Theresa McKillop, Program Manager of Emergency Assistance & Homeless Outreach at The Salvation Army in Harvard Street D.C. Office

From a distance, The Salvation Army Emergency Social Services office on the alley corner of Harvard Street in Washington, D.C., appears to be a small organization, however, the organization is dedicated to helping the entire D.C. community.

The Salvation Army Program Manager Theresa McKillop said about four months ago, she and her homeless outreach coordinator, Paula Dyan, had been working with a homeless veteran, whose name won’t be used for confidentiality, for about six to seven years.
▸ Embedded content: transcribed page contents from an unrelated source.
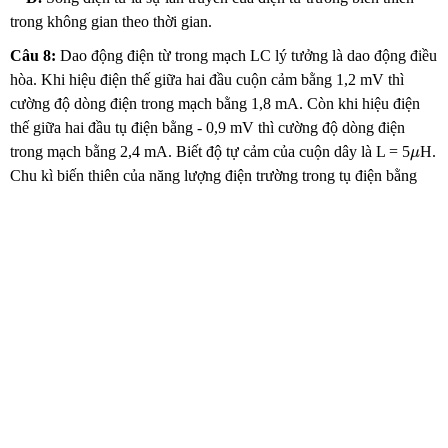
trong không gian theo thời gian.
Câu 8:
Dao động điện từ trong mạch LC lý tưởng là dao động điều
hòa. Khi hiệu điện thế giữa hai đầu cuộn cảm bằng 1,2 mV thì
cường độ dòng điện trong mạch bằng 1,8 mA. Còn khi hiệu điện
thế giữa hai đầu tụ điện bằng - 0,9 mV thì cường độ dòng điện
μ
trong mạch bằng 2,4 mA. Biết độ tự cảm của cuộn dây là L = 5
H.
μ
Chu kì biến thiên của năng lượng điện trường trong tụ điện bằng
Through Dyan’s efforts, the Emergency Social Services team connected her with housing, as well as furniture, first month’s utility bills, clothing and other necessities.

It was a struggle for the client to adjust at first, McKillop said, noting that even though homeless veterans may receive help, the adjustment process isn’t easy. Having lived in an outside environment with no beds, or basic housing utilities, homeless veterans often struggle to accept their new life setting. Some even choose to sleep on the floor or by the door just for safety issues, McKillop said.

Eventually, the client adjusted to her new living environment and was also able to secure a job through the assistance of the homeless outreach coordinator.

At the moment, she continues to be employed and housed. The veteran is very thankful for her new life. She frequently comes back to the social services office to say hello and thank the workers for their efforts, according to McKillop. “I feel good about that,” McKillop said with a smile.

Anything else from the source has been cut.